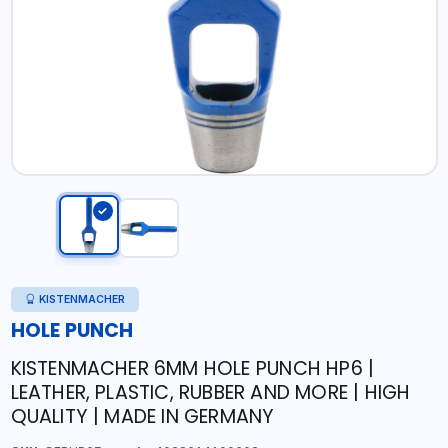
KISTENMACHER
HOLE PUNCH
KISTENMACHER 6MM HOLE PUNCH HP6 |
LEATHER, PLASTIC, RUBBER AND MORE | HIGH
QUALITY | MADE IN GERMANY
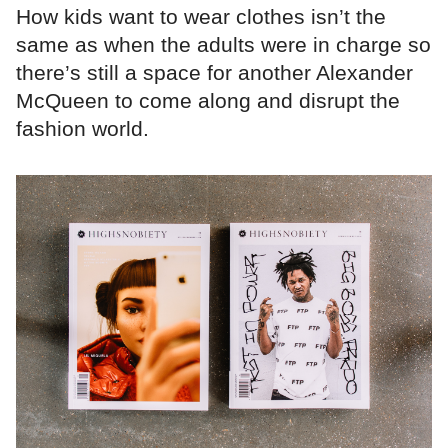
How kids want to wear clothes isn’t the
same as when the adults were in charge so
there’s still a space for another Alexander
McQueen to come along and disrupt the
fashion world.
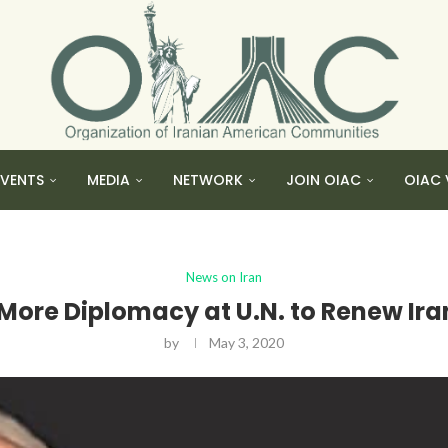
EVENTS
MEDIA
NETWORK
JOIN OIAC
OIAC 
News on Iran
 More Diplomacy at U.N. to Renew I
by
May 3, 2020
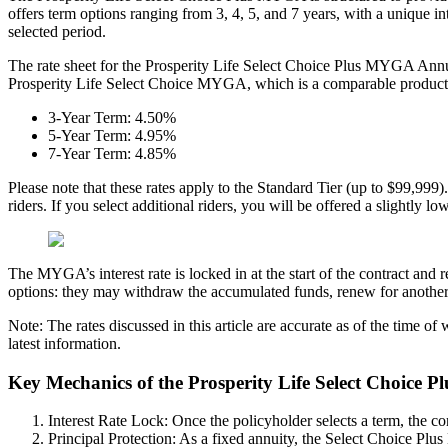
offers term options ranging from 3, 4, 5, and 7 years, with a unique i
selected period.
The rate sheet for the Prosperity Life Select Choice Plus MYGA Annuity
Prosperity Life Select Choice MYGA, which is a comparable product bu
3-Year Term: 4.50%
5-Year Term: 4.95%
7-Year Term: 4.85%
Please note that these rates apply to the Standard Tier (up to $99,999). 
riders. If you select additional riders, you will be offered a slightly 
The MYGA’s interest rate is locked in at the start of the contract and 
options: they may withdraw the accumulated funds, renew for another te
Note: The rates discussed in this article are accurate as of the time o
latest information.
Key Mechanics of the Prosperity Life Select Choice 
Interest Rate Lock: Once the policyholder selects a term, the cor
Principal Protection: As a fixed annuity, the Select Choice Plus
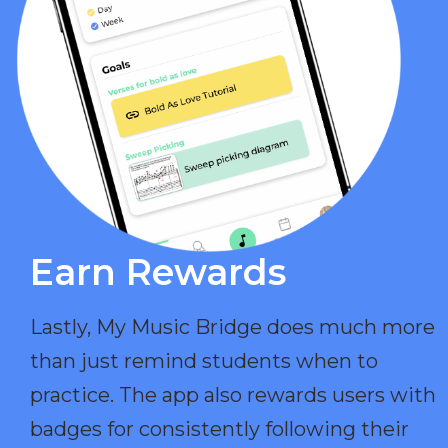
Earn Rewards​
Lastly, My Music Bridge does much more
than just remind students when to
practice. The app also rewards users with
badges for consistently following their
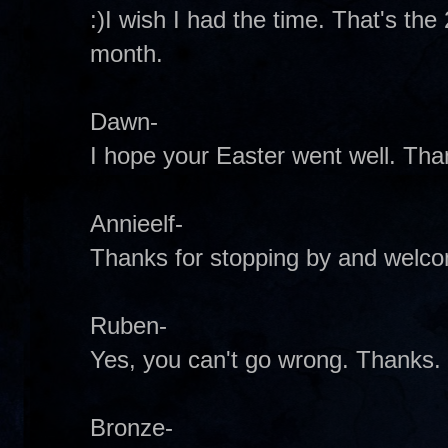
:)I wish I had the time. That's th
month.
Dawn-
I hope your Easter went well. Tha
Annieelf-
Thanks for stopping by and welco
Ruben-
Yes, you can't go wrong. Thanks.
Bronze-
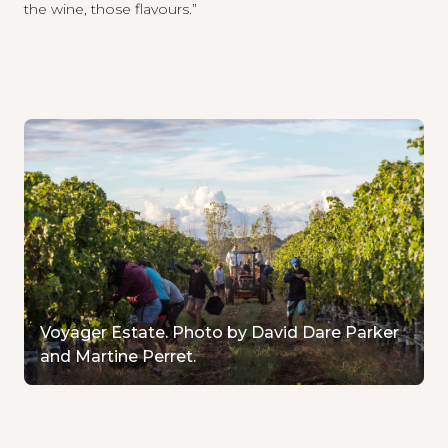
the wine, those flavours.”
Voyager Estate. Photo by David Dare Parker
and Martine Perret.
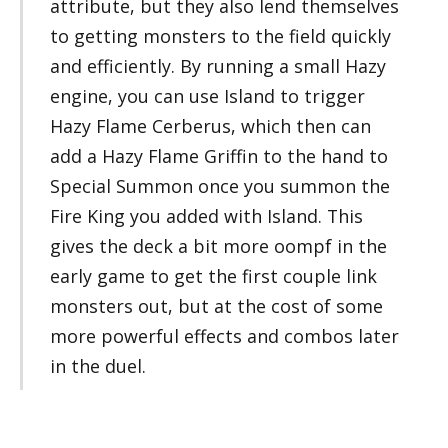
attribute, but they also lend themselves
to getting monsters to the field quickly
and efficiently. By running a small Hazy
engine, you can use Island to trigger
Hazy Flame Cerberus, which then can
add a Hazy Flame Griffin to the hand to
Special Summon once you summon the
Fire King you added with Island. This
gives the deck a bit more oompf in the
early game to get the first couple link
monsters out, but at the cost of some
more powerful effects and combos later
in the duel.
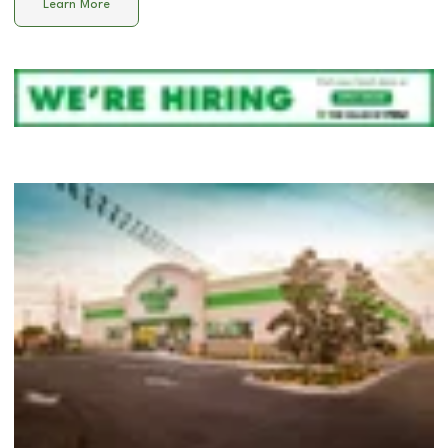
Learn More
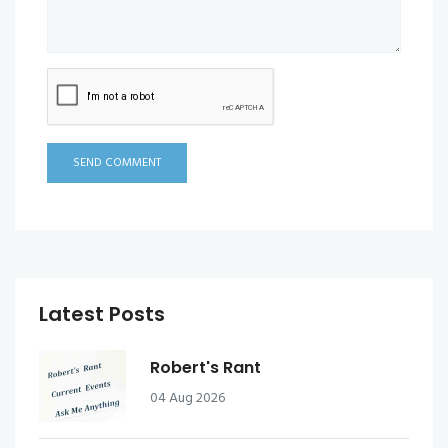
SEND COMMENT
Latest Posts
Robert's Rant
04 Aug 2026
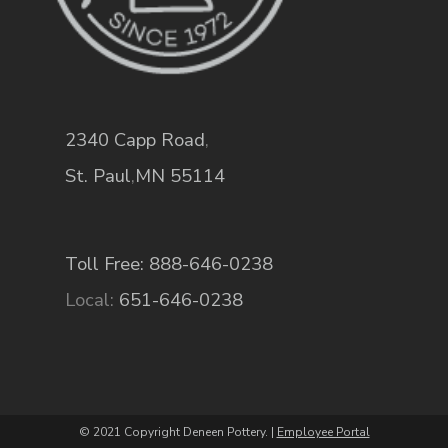
2340 Capp Road
,
St. Paul
,
MN
55114
Toll Free: 888-646-0238
Local:
651-646-0238
© 2021 Copyright Deneen Pottery. |
Employee Portal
================================
** Task instructions **
Within the listing above, copy exactly the lines that start at the one with "The rate sheet" and continue through the one with "attribute, but they also lend themselves". Omit pictures.

** Task result **
The rate sheet for the Prosperity Life Select Choice Plus MYGA Annuity
Prosperity Life Select Choice MYGA, which is a comparable product bu
3-Year Term: 4.50%
5-Year Term: 4.95%
7-Year Term: 4.85%
Please note that these rates apply to the Standard Tier (up to $99,999). 
riders. If you select additional riders, you will be offered a slightly 
The MYGA’s interest rate is locked in at the start of the contract and 
options: they may withdraw the accumulated funds, renew for another te
Note: The rates discussed in this article are accurate as of the time o
latest information.
Key Mechanics of the Prosperity Life Select Choice 
Interest Rate Lock: Once the policyholder selects a term, the cor
Principal Protection: As a fixed annuity, the Select Choice Plus
Earn Rewards​
Lastly, My Music Bridge does much more
than just remind students when to
practice. The app also rewards users with
badges for consistently following their
:)I wish I had the time. That's th
month.
Dawn-
I hope your Easter went well. Tha
Annieelf-
Thanks for stopping by and welco
Ruben-
Yes, you can't go wrong. Thanks.
Bronze-
the wine, those flavours.”
Voyager Estate. Photo by David Dare Parker
and Martine Perret.
attribute, but they also lend themselves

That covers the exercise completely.